Furthermore, due to the rapidly increasing number of IoT sensing devices, the corresponding sensor data produced is growing exponentially [5]. This growth not only has negative effects on the latency of analytics required by IoT applications but also raises concerns regarding the freshness of data, a vital factor in ensuring the relevance of information processed by these systems.

In the face of these challenges, edge computing has emerged as a promising paradigm, poised to bridge the gap between data generation and the need to process them in a timely manner. As such, processing the sensor data by decentralizing computational tasks and moving the processing closer to data sources is essential [6]. This approach not only aligns with the high computation and low-latency demands intrinsic to deep learning applications but also brings other benefits, including enhanced privacy, improved bandwidth efficiency, and scalability of the system. Moreover, within real-time systems, the significant volume of data transmitted by sensors to the edge accentuates the necessity for a robust accelerator unit to improve the accuracy and satisfy the freshness of data. These accelerators must combine high performance with low energy consumption to effectively manage the data.

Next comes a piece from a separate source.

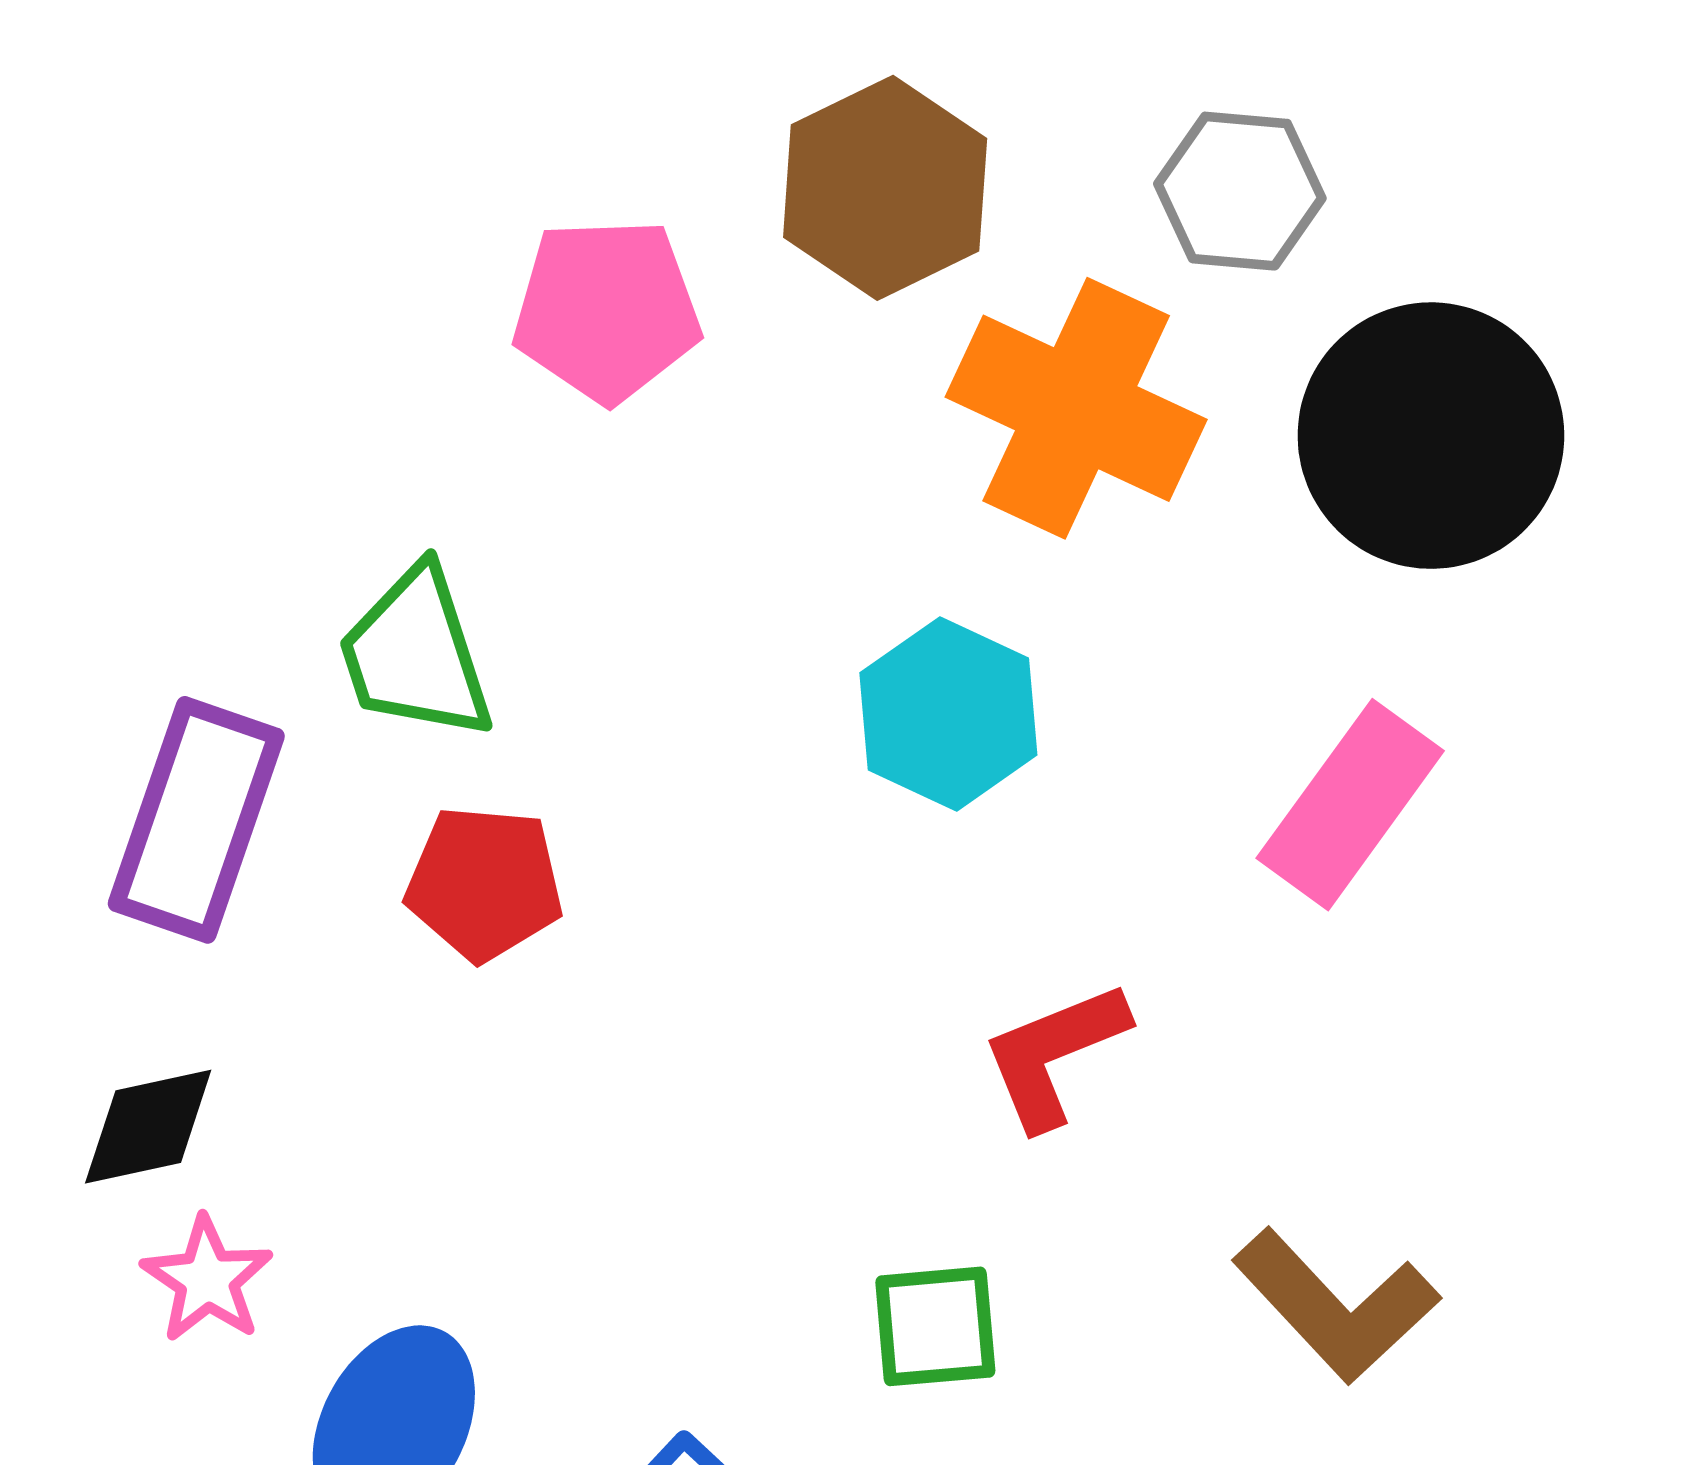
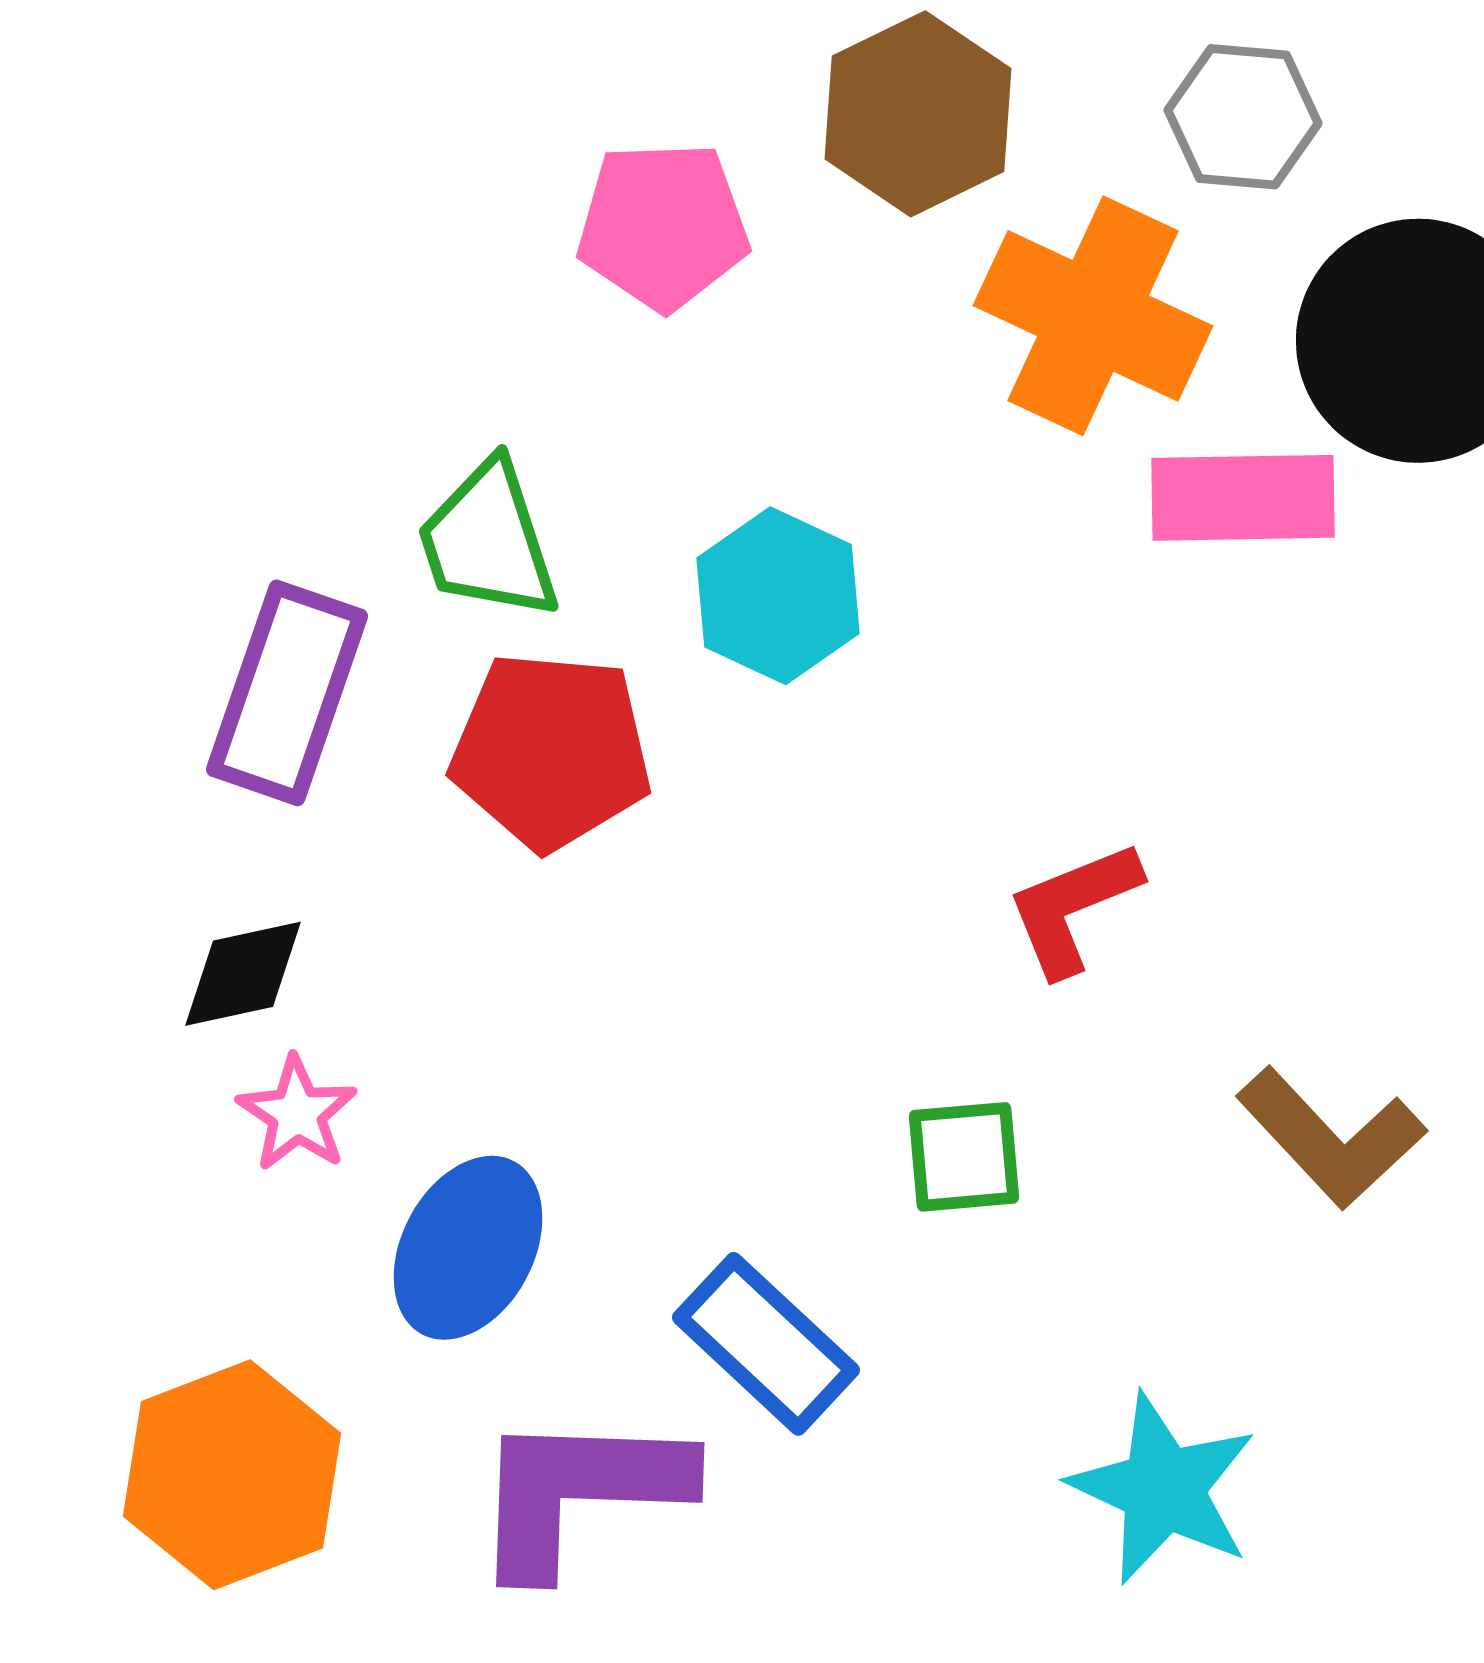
cyan hexagon: (948, 714) -> (778, 596), moved
pink rectangle: (1350, 805) -> (1243, 498), moved, turned 53
red pentagon: (484, 883) -> (551, 751), size x1.4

In this paper, we explore the potential for emerging hardware accelerator designs that can be integrated into edge servers for improved processing. In our proposed system architectures, the UAVs/autonomous vehicles act as sensors, capturing and transmitting the data to edge nodes equipped with diverse processing units—Central Processing Units (CPUs), Processing-in-Memory (PIM) technologies, and Field-Programmable Gate Array (FPGA). Each of these processing units offers unique advantages in terms of speed and energy efficiency, making them suitable for different operational contexts within the UAV-edge system.

In summary, the key contributions of our paper are:

- We design and demonstrate an edge server architecture augmented with PIM and FPGA as accelerator units to efficiently perform the computations and lower energy consumption correspondingly. Our system model considers AoI as a constraint in order to check the data freshness for real-time applications.
- We implement and evaluate our accelerator designs on a combination of real system Xilinx FPGA, and a simulation tool named MNSIM 2.0 to show the augmented acceleration capabilities of our system architecture. Ad-

- ditionally, we present a custom hardware design of a DNN using a hardware description language, optimized for performance and energy.
- We conduct experiments and analysis for our proposed design to show the effectiveness of our system by reducing the computation time and power consumption using hardware accelerators. Our results demonstrate better scalability—in the case of PIM, the edge server's ability to interface with UAVs has increased by at least 3× for VGG-8-based inference and up to approximately 92× for LeNet-5—enhancing the server's capacity to handle a higher number of drones, each of which can send their data back to the server.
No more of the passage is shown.